Undang-undang tadi kebanyakan diadopsi dari negara-negara mapan. Seperti Korsel, Amrik, Belanda, Jerman dan negara-negara Eropa lainnya. Masyarakat kotanya individualis. Nggoreng ikan asin atau terasi bisa dilaporkan polisi kalau tetangga kanan kiri terganggu, nggak suka baunya. Fak yu tenan.
Hidup di negara yang hukumnya sangat tertib itu melelahkan. Menebang pohon depan rumah saja harus izin otoritas setempat. 
Sepertinya aturan menyalakan lampu motor di siang hari itu juga adopsi dari luar. Negara tropis yang siang harinya terang benderang ini lampu motor harus dinyalakan. Menyebalkan.

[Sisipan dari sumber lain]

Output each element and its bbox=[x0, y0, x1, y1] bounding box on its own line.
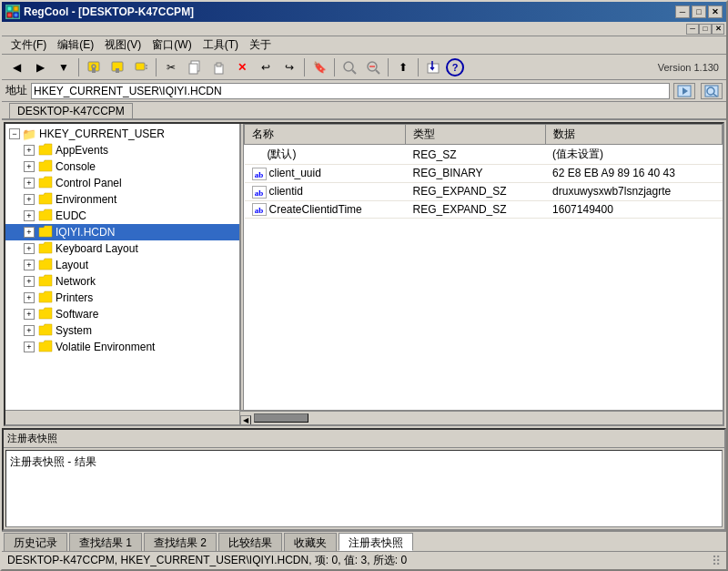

Aku percaya seratus persen wakil rakyat itu orang cerdas. Iwan Fals bilang wakil rakyat itu kumpulan orang hebat, bukan kumpulan teman-teman dekat. 
Makanya kebijakannya atau rancangan undang-undangnya terlalu cerdas, sangat jauh melampaui zamannya. Mungkin studi bandingnya ke luar negeri. Kuliahnya juga di sana. Jadi pakai ukuran orang bule. Rakyat kere dipaksa menerapkan hukum ala bule.
Nggak heran kalau mahasiswanya pada demo. Mungkin kecerdasan para mahasiswa di bawah jauh wakil rakyatnya. Yo wis lah gak popo. Aku mendukung demo, tapi tidak mendukung anarkisme. Anarkis sepak ndase.
Yang nggak demo juga jangan baperan. Poster lucu-lucuan kok dikomentari serius. Mbok dirasakan auranya. Mana yang serius, mana yang enggak. Ketahuan kalau mabuk Pilpres. Mereka itu menyelam sambil buang air. Demo sekalian refreshing, bosen dari rutinitas perkuliahan.
Aku nggak masalah anak STM demo, asal nggak anarkis dan bukan demonstran bayaran. Tugas pelajar memang belajar, tapi demo itu sebenarnya proses belajar. Jangan diartikan sempit, belajar nggak hanya di kelas. Tapi ojok ngomong sopo-sopo yo. Wis gak usah dibahas.
Aku juga suka mahasiswa menolak diajak presiden berdialog di istana. Mereka hanya mau berdialog di depan publik, tempat terbuka. 
Kalau berdialog di istana (tempat tertutup) sambil makan-makan, bahaya! Karena satu keajaiban Jokowi adalah punya semacam pengasihan yang membuat orang jadi lulut dan manut. Tanyakan pada paranormal.
Para mahasiswa ini instingnya lumayan juga, punya semacam sidik paningal. Karena buanyak orang yang setelah diajak makan-makan di istana setelah itu jadi cinta mati Jokowi.
Dulu saat masih di Solo, para pedagang klitikan (barang rombeng) bisa dengan mudah mau pindah ke tempat yang sangat jauh dan relatif sepi pembeli. Tanpa perlawanan, padahal aku tahu sendiri para pedagangnya sangar dan susah diatur. Itu setelah diajak makan-makan. Kok iso yo? 
...Kapan-kapan dibahas.
Ah, embuh rek..ojok percoyo tulisan iki. Jokowi orang jujur.